Problem

In the interior of \Delta P_1 P_2 P_3 a point P is given. Let Q_1,Q_2,\text{ and }Q_3 respectively be the intersections of PP_1,PP_2,PP_3 with the opposing edges of \Delta P_1 P_2 P_3. Prove that among the ratios PP_1/PQ_1,PP_2/PQ_2,\text{ and }PP_3/PQ_3 there exists at least one not larger than 2 and at least one not smaller than 2.

Solution

To simplify, let i be a generic index from 0,1,2, and j=i+1, k=i-1, both modulo 3.

At first sight, we can employ van Obel's theorem:

{PP_i}/{PQ_i}={P_i Q_k}/{P_j Q_k} + {P_i Q_j}/{P_k Q_j}. Let's denote {P_i Q_k}/{P_j Q_k} as x_{ikj}. (Note that x_{ikj}=x_{jki}.)

For, summing for i=0,1,2 we'll get the ratios on the right and their inverses, so that

{PP_1}/{PQ_1}+{PP_2}/{PQ_2}+{PP_3}/{PQ_3}=x_{132}+1/x_{321}+x_{213}+1/x_{132}+x_{321}+1/x_{213}\ge 6

because for a positive x, x+1/x\ge 2. It follows that at least one of the ratios in question is not less than 2. It does not seem possible to derive from here that at least one of the ratios is not greater than 2. So, we'll have to try another approach.

van Obel's theorem is intimately related to the barycentric coordinates.
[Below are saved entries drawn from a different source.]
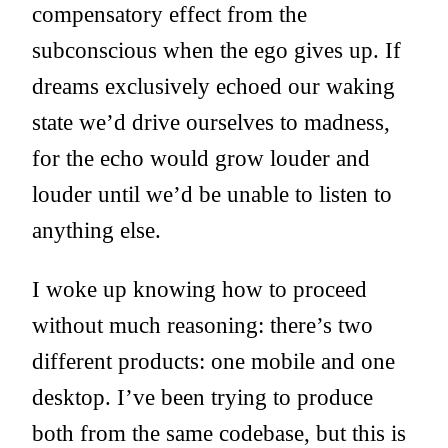
compensatory effect from the
subconscious when the ego gives up. If
dreams exclusively echoed our waking
state we’d drive ourselves to madness,
for the echo would grow louder and
louder until we’d be unable to listen to
anything else.
I woke up knowing how to proceed
without much reasoning: there’s two
different products: one mobile and one
desktop. I’ve been trying to produce
both from the same codebase, but this is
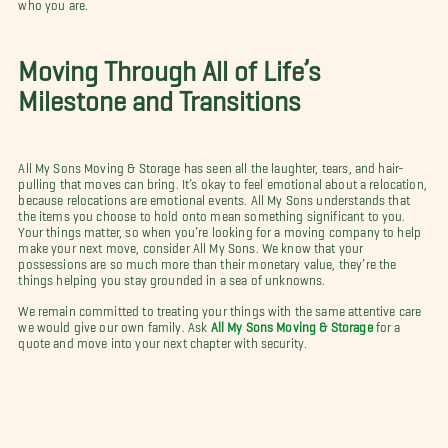
who you are.
Moving Through All of Life’s
Milestone and Transitions
All My Sons Moving & Storage has seen all the laughter, tears, and hair-
pulling that moves can bring. It’s okay to feel emotional about a relocation,
because relocations are emotional events. All My Sons understands that
the items you choose to hold onto mean something significant to you.
Your things matter, so when you’re looking for a moving company to help
make your next move, consider All My Sons. We know that your
possessions are so much more than their monetary value, they’re the
things helping you stay grounded in a sea of unknowns.
We remain committed to treating your things with the same attentive care
we would give our own family. Ask
All My Sons Moving & Storage
for a
quote and move into your next chapter with security.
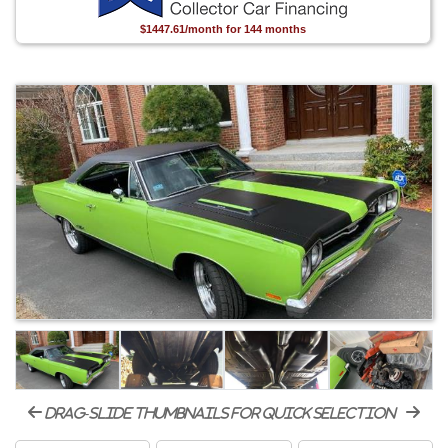
$1447.61/month for 144 months
drag-slide thumbnails for quick selection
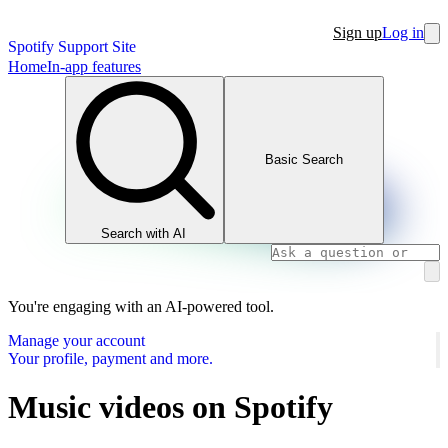
Sign up
Log in
Spotify Support Site
Home
In-app features
Basic Search
Search with AI
You're engaging with an AI-powered tool.
Manage your account
Your profile, payment and more.
Music videos on Spotify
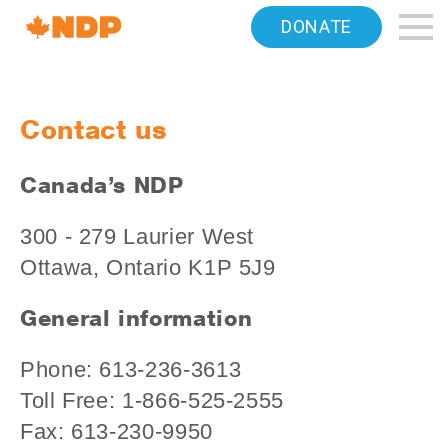
Home
DONATE
Navigation
Canada's
Contact us
NDP
Canada’s NDP
300 - 279 Laurier West
Ottawa, Ontario K1P 5J9
General information
Phone: 613-236-3613
Toll Free: 1-866-525-2555
Fax: 613-230-9950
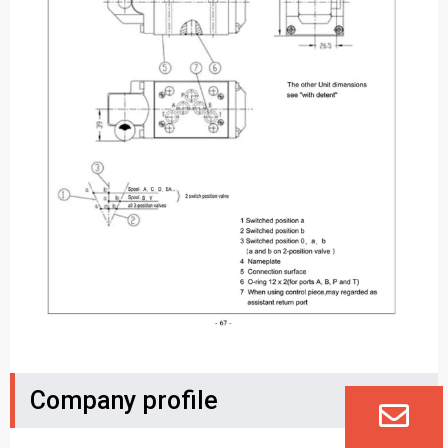
Company profile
The three coordinates are defined by the ratios

{PQ_1}/{P_1Q_1},{PQ_2}/{P_2Q_2}, \text{and} {PQ_3}/{P_3Q_3}.

The sum of the three coordinates is always 1 because, say,

{PQ_1}/{P_1Q_1} = Area(\Delta P P_2 P_3) / Area(\Delta P_1 P_2 P_3).

Thus at least one of the coordinates is not greater than 1/3 and at least one of the coordinates is not less than 1/3.

Assume {PQ_1}/{P_1Q_1} ≥ 1/3, then {P_1Q_1}/{PQ_1} = {P_1Q_1}/{PQ_1}=(PP_1 + PQ_1)/PQ_1 ≤ 3, implying {PP_1}/{PQ_1}≤2, as required.